More important, such blinkered policies can undermine the education potential and the opportunities to develop the positive benefits to society that new technology can bring through more effective teaching, learning, social and global engagement. Smartphones are an important tool.
As far back as 2006, the Academy of American Scientists issued a statement supporting the use of computer and video games in classrooms, stating: "Games offer attributes important for learning - clear goals, lessons that can be practised repeatedly until mastered, monitoring learner progress and adjusting instruction to learner level of mastery, closing the gap between what is learned and its use, motivation that encourages time on task, personalisation of learning, and infinite patience."
Thirteen years later we are a long way from understanding and accepting this informed advice. The report, released last week on The Australian National Outlook finds: "Australia is at a crossroads." New technologies are transforming industries and creating new ones, yet Australia is sliding down the international scale measuring our country's comparative education status.
We are being told that many of today's jobs will be made redundant by technology and the next generation will be doing jobs we parents can't even imagine. Children are eager to embrace these new opportunities but we are failing to equip kids with the enterprise, adaptive and digital skills that will be vital to success in future careers. While parental anxiety is understandable, parents want the best for their children and teachers should be leading this urgent change, not sheltering behind government prohibition.

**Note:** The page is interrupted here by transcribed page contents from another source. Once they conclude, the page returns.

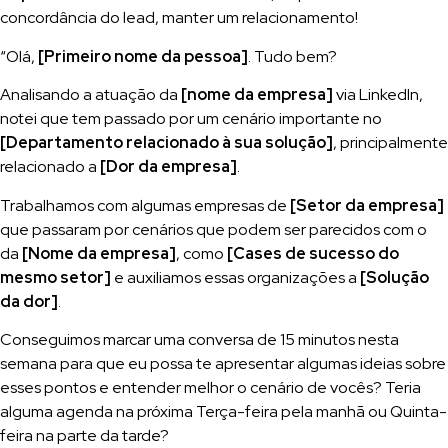
concordância do lead, manter um relacionamento!
“Olá,
[Primeiro nome da pessoa]
. Tudo bem?
Analisando a atuação da
[nome da empresa]
via LinkedIn,
notei que tem passado por um cenário importante no
[Departamento relacionado à sua solução]
, principalmente
relacionado a
[Dor da empresa]
.
Trabalhamos com algumas empresas de
[Setor da empresa]
que passaram por cenários que podem ser parecidos com o
da
[Nome da empresa]
, como
[Cases de sucesso do
mesmo setor]
e auxiliamos essas organizações a
[Solução
da dor]
.
Conseguimos marcar uma conversa de 15 minutos nesta
semana para que eu possa te apresentar algumas ideias sobre
esses pontos e entender melhor o cenário de vocês? Teria
alguma agenda na próxima Terça-feira pela manhã ou Quinta-
feira na parte da tarde?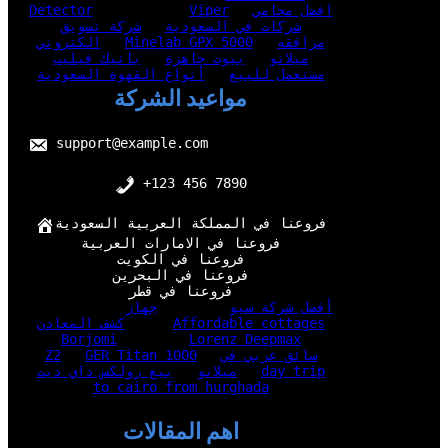
افضل محامي
Viper
Detector
شركات في السعودية
شركة تسويق
مرافقه
Minelab GPX 5000
الكتروني
ميلانو
بيوت جاهزة
باتيك فيليب
مستعمل للبيع
أنواع القهوة السعودية
مواعيد الشركة
support@example.com
+123 456 7890
فروعنا في المملكة العربية السعودية
فروعنا في الامارات العربية
فروعنا في الكويت
فروعنا في البحرين
فروعنا في قطر
أفضل شركة سيو
جهاز
Affordable cottages
كشف المعادن
Borjomi
Lorenz Deepmax
سائق عربي في
GER Titan 1000
Z2
day trip
ميلانو
بيع رولكس داي ديت
to cairo from hurghada
اهم المقالات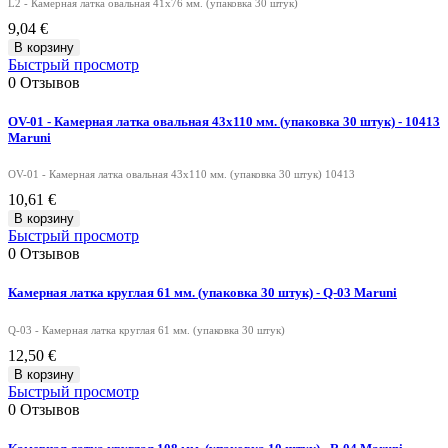
L2 - Камерная латка овальная 41х76 мм. (упаковка 30 штук)
9,04 €
В корзину
Быстрый просмотр
0
Отзывов
OV-01 - Камерная латка овальная 43х110 мм. (упаковка 30 штук) - 10413
Maruni
OV-01 - Камерная латка овальная 43х110 мм. (упаковка 30 штук) 10413
10,61 €
В корзину
Быстрый просмотр
0
Отзывов
Камерная латка круглая 61 мм. (упаковка 30 штук) - Q-03 Maruni
Q-03 - Камерная латка круглая 61 мм. (упаковка 30 штук)
12,50 €
В корзину
Быстрый просмотр
0
Отзывов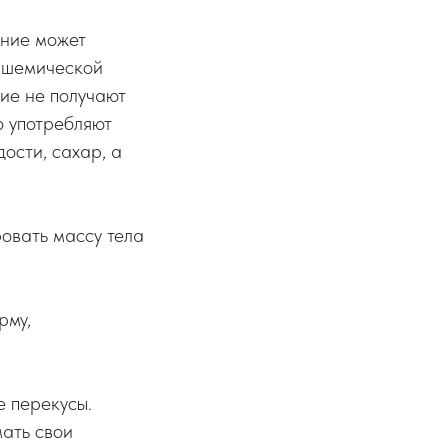
ание может
 ишемической
гие не получают
о употребляют
ости, сахар, а
овать массу тела
рму,
е перекусы.
мать свои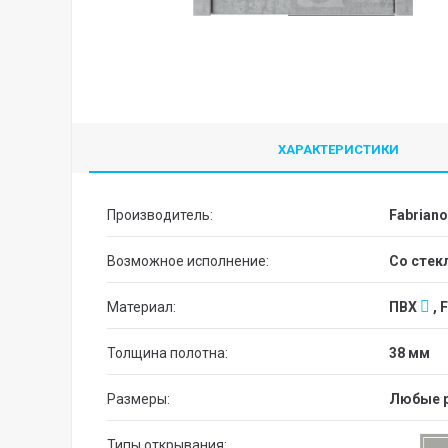
ХАРАКТЕРИСТИКИ
Производитель:
Fabriano
Возможное исполнение:
со сте
Материал:
ПВХ
, 
Толщина полотна:
38 мм
Размеры:
Любые 
Типы открывания: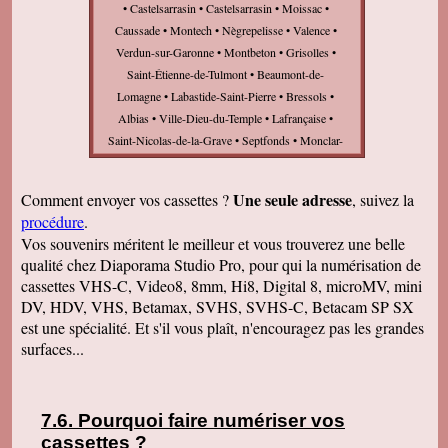
• Castelsarrasin • Castelsarrasin • Moissac •
Caussade • Montech • Nègrepelisse • Valence •
Verdun-sur-Garonne • Montbeton • Grisolles •
Saint-Étienne-de-Tulmont • Beaumont-de-
Lomagne • Labastide-Saint-Pierre • Bressols •
Albias • Ville-Dieu-du-Temple • Lafrançaise •
Saint-Nicolas-de-la-Grave • Septfonds • Monclar-
de-Quercy • Saint-Nauphary • Saint-Antonin-
Noble-Val • Réalville • Corbarieu • Orgueil •
Une seule adresse
Comment envoyer vos cassettes ?
, suivez la
Pompignan • Lavit • Montpezat-de-Quercy •
procédure
.
Dieupentale • Honor-de-Cos • Montbartier •
Vos souvenirs méritent le meilleur et vous trouverez une belle
Aucamville • Finhan • Caylus • Bessens •
qualité chez Diaporama Studio Pro, pour qui la numérisation de
cassettes VHS-C, Video8, 8mm, Hi8, Digital 8, microMV, mini
DV, HDV, VHS, Betamax, SVHS, SVHS-C, Betacam SP SX
est une spécialité. Et s'il vous plaît, n'encouragez pas les grandes
surfaces...
Pourquoi faire numériser vos
cassettes
?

If a school needs to ban smartphones to get kids to pay attention there is something wrong with the staff's teaching skills. Children must be taught to negotiate the pitfalls of the online world just as they have to be taught to cross the road and to deal with strangers. This is the world they live in.
Instead of banning smartphones and games, parents and schools should focus on helping young people to think critically about the online world. What is needed is a media literacy program, from preschool on, to teach constructive online behaviour that will prepare kids for the future.
The technology revolution has the potential to transform the lives of billions of people and solve the problems threatening the viability and sustainability of the planet. Without technology human extinction could be inevitable, and it is young people who must deal with the serious crises now facing the planet.
Patricia Edgar has had a 60-year career as a teacher, researcher, producer and policy analyst.